Chema Madoz

Chema Madoz Photo

It takes a clever mind and great skills to deceive people’s eye. Chema Madoz uses photography to create optical illusions. Whatever that is shown, is unlike the reality of objects. At times, one thinks, “that’s not possible!” Madoz’s photographic subjects are perfectly balanced and interestingly composed to make a visual illusion. He takes at the minimum two objects unrelated to each other yet when they are kept together in Madoz’s way, they entirely and surprisingly blend as one. Often the objects are placed in visually unpredicted settings but they coincide creating new meaning altogether.

A photographer from Spain, born in 1958, Chema Madoz is recognized for his monochrome surrealist images. From 1980 to 1983, Madoz attended Universidad Complutense de Madrid to study the history of art. During this time, he discovered the wonders of photography through his classes at the Image Teaching Center. From Madrid’s Fine Arts Academy, he studied from the photography workshops as well.

Madoz uses the Hasselbald, a medium format camera made in Sweden. Chema Madoz: Objetos (1990 to 1999) was most likely entirely made using this version of the camera. In addition to this, he previously used Mamiya‘s camera.

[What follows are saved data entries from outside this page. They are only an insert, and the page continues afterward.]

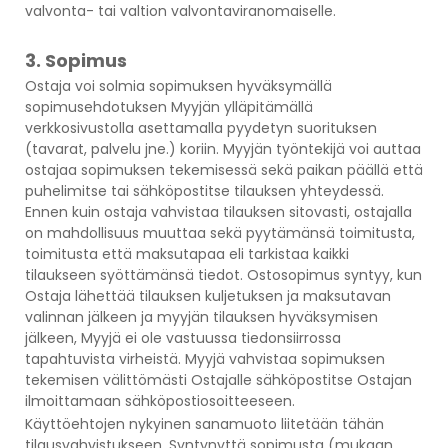
valvonta- tai valtion valvontaviranomaiselle.
3. Sopimus
Ostaja voi solmia sopimuksen hyväksymällä
sopimusehdotuksen Myyjän ylläpitämällä
verkkosivustolla asettamalla pyydetyn suorituksen
(tavarat, palvelu jne.) koriin. Myyjän työntekijä voi auttaa
ostajaa sopimuksen tekemisessä sekä paikan päällä että
puhelimitse tai sähköpostitse tilauksen yhteydessä.
Ennen kuin ostaja vahvistaa tilauksen sitovasti, ostajalla
on mahdollisuus muuttaa sekä pyytämänsä toimitusta,
toimitusta että maksutapaa eli tarkistaa kaikki
tilaukseen syöttämänsä tiedot. Ostosopimus syntyy, kun
Ostaja lähettää tilauksen kuljetuksen ja maksutavan
valinnan jälkeen ja myyjän tilauksen hyväksymisen
jälkeen, Myyjä ei ole vastuussa tiedonsiirrossa
tapahtuvista virheistä. Myyjä vahvistaa sopimuksen
tekemisen välittömästi Ostajalle sähköpostitse Ostajan
ilmoittamaan sähköpostiosoitteeseen.
Käyttöehtojen nykyinen sanamuoto liitetään tähän
tilausvahvistukseen. Syntynyttä sopimusta (mukaan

Madoz’s first solo exposition took place in 1983 at Madrid’s Royal Photographic Society. Then onwards he has received some important awards, such as Kodak Spain Prize, 1991; Higasikawa Overseas Photographer, 2000; PhotoEspaña Award, 2000; and National Photography Award, 2000 as well. His work has been internationally exhibited\ in galleries and museums, like Museo de Bellas Artes de Buenos Aires; Japan’s Museo Marugame; Madrid’s Museo Nacional Centro de Arte Reina Sofia; Houston’s Museum of Fine Arts and many more. In addition to this, in 2011 the Prince and Princess of Spain along with Cecilla Morel exhibited the work by Madoz in Chile’s Museo de Arte Contemporáneo.

His work expresses endless imagination a human being can have and it is mastered with a minimalist approach. There is humor and pun in his work using dissimilar objects integrating seamlessly. A photographer’s imagination is his greatest tool with which he can dream without limitations, raise questions against the character of objects. Madoz’s idea evolves into a philosophy of interpreting and redefining concepts in the most laconic way to produce high quality work. Madoz’s work signifies metaphors, symbols and dual meanings.

Chema Madoz has been taking pictures of objects beyond 20 years of his professional life. In this time he has developed a sharp skill to use common objects and craft them into a visual poem. He makes his objects or creates compositions only for the purpose of photography; he does not display them directly in an exhibition. The essence of his work lies not in what people see but what people don’t see – his work requires the viewer’s participation in order to be complete. His work compels people to see and think and this is how Madoz’s photography becomes extraordinary – it forces people to engage intellectually. Madoz’s photographs created tensions between what people see and what their brain deciphers. His photographs are untitled which in itself is a paradox.

Some of his most known photographs include a shoe with its lace made of hair; a matchstick on textured wood; a cloud appearing to be trapped in a cage; a spoon’s shadow being a fork; a toffee with an eye; and many more photographs that are untitled and sound unusually interesting to explain.